Review for NeurIPS paper: A Combinatorial Perspective on Transfer Learning

NeurIPS 2020

A Combinatorial Perspective on Transfer Learning

Review 1

Summary and Contributions: The authors extend the GLN model with the Forget-Me-Not-Process to allow effective bayesian model averaging and for use in “online continual learning”. Results are provided for several (toy) binary benchmark tasks.

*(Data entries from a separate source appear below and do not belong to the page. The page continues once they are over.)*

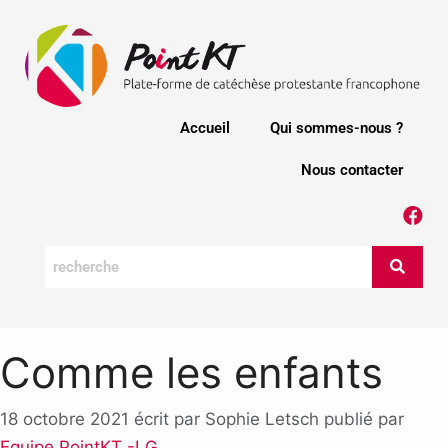
Accueil
Qui sommes-nous ?
Nous contacter
Comme les enfants
18 octobre 2021
écrit par Sophie Letsch
publié par
Equipe PointKT -LG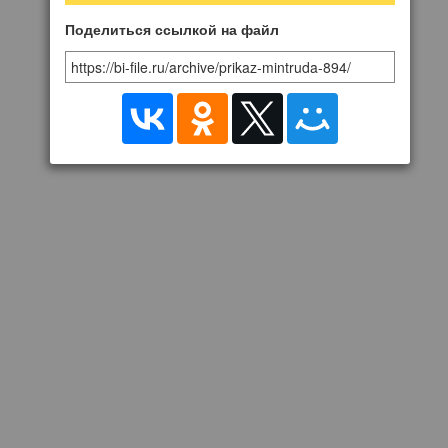
информирования
работников об их
Поделиться ссылкой на файл
трудовых правах,
включая право на
безопасные условия и
охрану труда»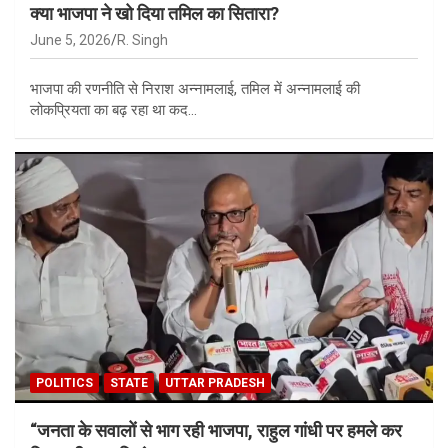
क्या भाजपा ने खो दिया तमिल का सितारा?
June 5, 2026
R. Singh
भाजपा की रणनीति से निराश अन्नामलाई, तमिल में अन्नामलाई की
लोकप्रियता का बढ़ रहा था कद…
POLITICS
STATE
UTTAR PRADESH
“जनता के सवालों से भाग रही भाजपा, राहुल गांधी पर हमले कर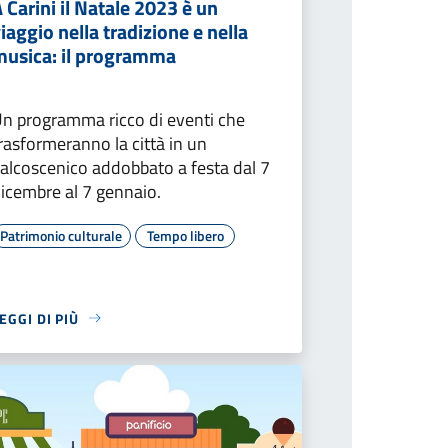
 Carini il Natale 2023 è un
iaggio nella tradizione e nella
musica: il programma
n programma ricco di eventi che
rasformeranno la città in un
alcoscenico addobbato a festa dal 7
icembre al 7 gennaio.
Patrimonio culturale
Tempo libero
EGGI DI PIÙ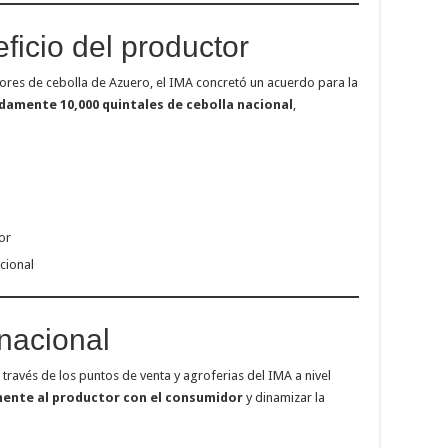
icio del productor
ores de cebolla de Azuero, el IMA concretó un acuerdo para la
amente 10,000 quintales de cebolla nacional
,
or
cional
nacional
 través de los puntos de venta y agroferias del IMA a nivel
ente al productor con el consumidor
y dinamizar la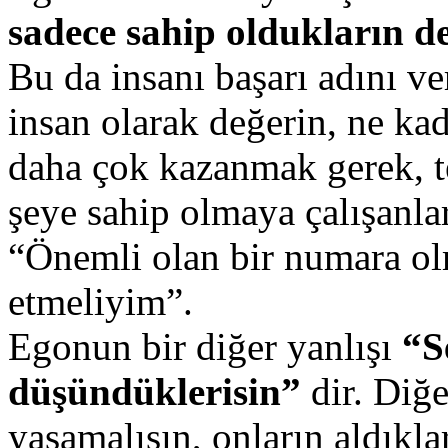
sadece sahip oldukların de
Bu da insanı başarı adını ve
insan olarak değerin, ne kad
daha çok kazanmak gerek, te
şeye sahip olmaya çalışanla
“Önemli olan bir numara ol
etmeliyim”.
Egonun bir diğer yanlışı
“S
düşündüklerisin”
dir. Diğe
yaşamalısın, onların aldıkl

Strengths: - The authors propose an interesting idea to achieve transfer by ensembling - The authors build on an interesting and novel direction of leveraging backprop-free algorithms to achieve more efficient online and non-stationary learning - The performance on some of the experiments is promising

Weaknesses: -Experiments are Toy, which is not uncommon for this setting. However, for this particular method since it uses a newly introduce backprop free alternative reliant on a special architecture I am particularly concerned at the scalability and power of the GLN on realistic datasets. The prior work and this one does not establish that GLN can perform well on problems where Deep Networks are critical, e.g. CIFAR-10, imagenet, etc. MNIST and Permuted MNIST can yield strong results even with a single hidden layer. The use of a different architecture in the comparisons particularly concerns me, I understand it is needed to apply GLN, but what if the competing methods are applied to a different architecture e.g wide 1-hidden layer network for example on these toy problems. -Why is the method not compare to the original GLN paper? Some of the experiments are very similar looking. -EWC is used as the key comparison but EWC is well known to perform poorly in the one-pass through the data/online CL setting [a][b] -The authors delineate DGR as using “Experience replay”, however this model doesnt actually store prior data (besides prior models similar to NCTL). I think a more appropriate delineation is related to the size of the storage. -Rehearsal based ER has been shown to be as effective or outperforming GEM [a][b] -Can the authors comment on how to extend the model to non-binary case -Theoretical grounding - The idea to achieve combinatorial transfer visa ensembling seems great but it is not 100% clear theoretically why the method should achieve combinatorial transfer via ensembling. Some more, intuition at least, regarding this would help the paper. [a] Chaudhury et al . On Tiny Episodic Memories in Continual Learning Chaudhury. [b] Aljundi et al. Online Continual Learning with Maximally Interfered Retrieval.

Correctness: Yes

Clarity: I find the writing unclear. Particularly in the description of the main ideas of the algorithm and the distinction and delineation to the exact contribution of this work with respect to the prior work on GLN, this could be emphasized. The ideas about the importance of modularity in continual learning are well known in the continual literature, achieving them via model averaging is an interesting idea. The figure and intuition of what is desired (per node ensembling) is nice but it’s not completely clear to the reviewer the high level intuition of why effective model averaging at nodes as shown in the Figure is achieved in this work. I would ber really interested in more intuition or arguments from the authors about why the ensembling works for GLN. Are the authors exploiting local convexity of the subproblems which allows to claim a global optima? Finally it might be a good idea to include a full algorithm block particularly one that illustrates the FMN process and when it is applied in the supplementary materials at least.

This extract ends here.